# Notch cut order?



## JimL (Jan 7, 2006)

Ive always cut the flat part of my notch before cutting the angled part of the notch. Ive been working around some guys that do it the opposite and cut the angle first then the the flat part of it. 

Just curious of how you guys cut it?


----------



## begleytree (Jan 7, 2006)

flat, down, back
-Ralph


----------



## Freakingstang (Jan 7, 2006)

begleytree said:


> flat, down, back
> -Ralph




x2


----------



## Kneejerk Bombas (Jan 7, 2006)

I do the flat, down, back, but it's smarter to do it the other way because you don't end up like Treeco, recutting to make things meet. Once the down cut is made, it's simple to meet up with the flat.
The obvious downside is accuracy.
Where the hell is the F-ing spell checker??????


----------



## StIhL MaGnUm (Jan 8, 2006)

I cut using a open face notch , cut down angle first then upward bottom cut then back cut . If any of you have gone to logger training classes or felling classes they will always tell you to make your downward cut first , also to use the open face notch as it is the safest of all the notches due to the tree staying attached to the stump until it hits the ground so you can control your fall better .

Rob


----------



## smokechase II (Jan 8, 2006)

JimL:
Be aware that not all trees will stay attached till they hit the ground, even with an open face. An early break can be sponsored by dropping dead, low moisture content timber (in drought conditions) and some species are just more brittle and will break earlier.
Also, the ability of an open face to better control most solid green trees is generally overstated. Trees with substantial height, weight or size are almost impossible to change their direction of fall after they have committed through a 45 degree angle. 
Yes, holding wood (the hinge) is generally the most powerful controller of a trees fall. But don't expect too much here on anything but small timber. Holding wood achieves its success in the first half of a trees' drop.
A conventional face is the easiest to make.
Then a humboldt.
Then an open face.
On the more dangerous trees, please consider the amount of time in the danger zone (next to the base of the tree). 
The conventional face also usually makes for the shortest stump. If that is important. Caveat: On the danger thing; the lower the wood on a tree, the wider and denser it will be. Again, more time in the danger zone. Safety may dictate that you cut at a standing - escape friendly height - then trim the stump after the tree is down.

Also, when you're sighting (gunning) after you've put in or started your face. For greatest accuracy don't look from above. Look from behind the saw and remember that sights show the powerheads direction, not the precise tree lay.


----------



## JimL (Jan 8, 2006)

I use a conventional notch 99% of the time, when im in a hurry cuttin small 6" and under treesi use a humboldt just cause its quicker to cut.


----------



## Tree Sling'r (Jan 8, 2006)

JimL said:


> I use a conventional notch 99% of the time, when im in a hurry cuttin small 6" and under treesi use a humboldt just cause its quicker to cut.

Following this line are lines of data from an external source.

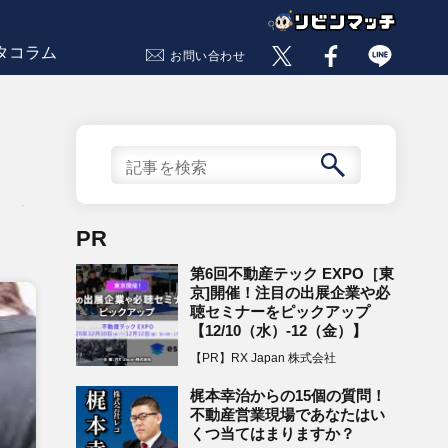
タコラム
お問い合わせ
記事数 57
PR
第6回不動産テック EXPO［東
京]開催！注目の出展企業や必
聴セミナーをピックアップ
【12/10（水）-12（金）】
【PR】RX Japan 株式会社
梶本幸治からの15個の質問！
不動産営業現場であなたはい
くつ当てはまりますか？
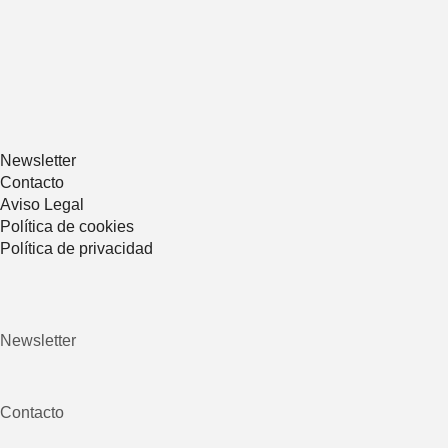
Newsletter
Contacto
Aviso Legal
Política de cookies
Política de privacidad
Newsletter
Contacto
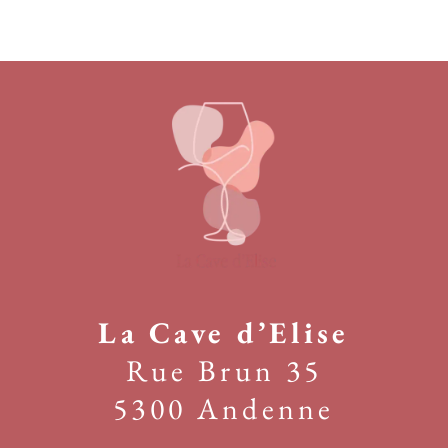
La Cave d’Elise
Rue Brun 35
5300 Andenne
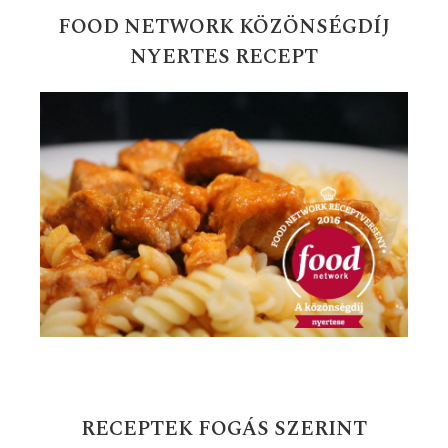
FOOD NETWORK KÖZÖNSÉGDÍJ
NYERTES RECEPT
RECEPTEK FOGÁS SZERINT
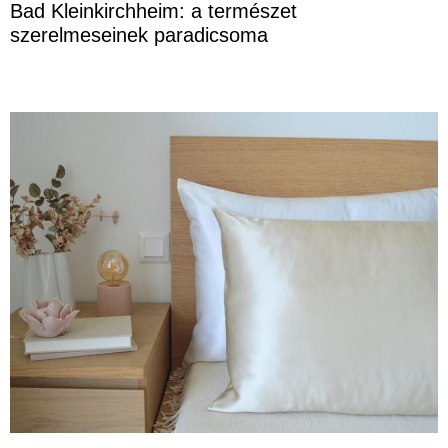
Bad Kleinkirchheim: a természet
szerelmeseinek paradicsoma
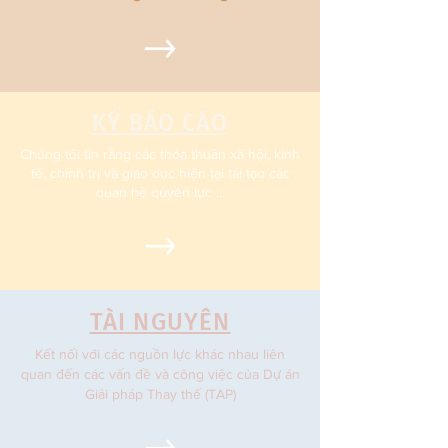
KÝ BÁO CÁO
Chúng tôi tin rằng các thỏa thuận xã hội, kinh
tế, chính trị và giáo dục hiện tại tái tạo các
quan hệ quyền lực ...
TÀI NGUYÊN
Kết nối với các nguồn lực khác nhau liên
quan đến các vấn đề và công việc của Dự án
Giải pháp Thay thế (TAP)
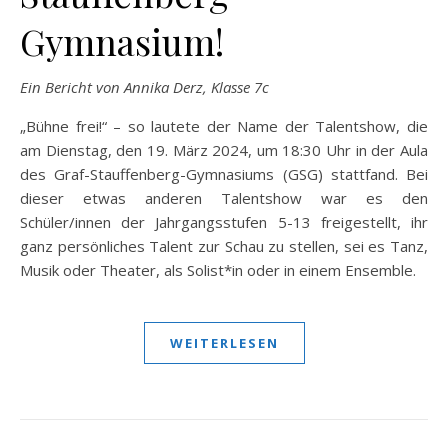
Gymnasium!
Ein Bericht von Annika Derz, Klasse 7c
„Bühne frei!“ – so lautete der Name der Talentshow, die
am Dienstag, den 19. März 2024, um 18:30 Uhr in der Aula
des Graf-Stauffenberg-Gymnasiums (GSG) stattfand. Bei
dieser etwas anderen Talentshow war es den
Schüler/innen der Jahrgangsstufen 5-13 freigestellt, ihr
ganz persönliches Talent zur Schau zu stellen, sei es Tanz,
Musik oder Theater, als Solist*in oder in einem Ensemble.
WEITERLESEN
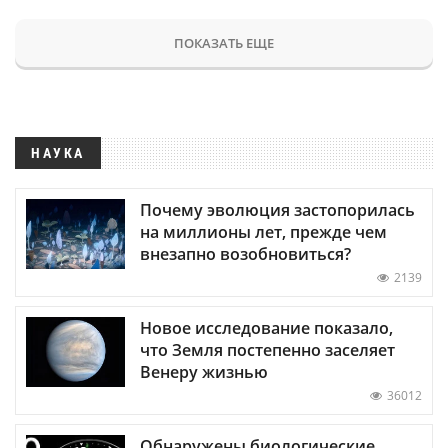
ПОКАЗАТЬ ЕЩЕ
НАУКА
Почему эволюция застопорилась
на миллионы лет, прежде чем
внезапно возобновиться?
2139
Новое исследование показало,
что Земля постепенно заселяет
Венеру жизнью
36012
Обнаружены биологические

Conventional all the time, with the exception of just sniping stuff out of the way. There is definatly a difference between east coast vs. west coast methods. There is no best way - it's what works for you - for us over here though the lower the stump the more money - mills frown on Humbolt Cuts - too much scale wasted.


----------



## notahacker (Jan 8, 2006)

I took a felling class put on by Husqvarna. The instructor was Ron Hartill, you may have heard of him. If not, he was a 7 time World Champion Lumberjack back in the 70's. He know his logging and felling. 

The popular way to fell a tree is flat, down, back. And that is the way I was first taught, until Ron pointed out some good things about Down, Flat, and then Back. 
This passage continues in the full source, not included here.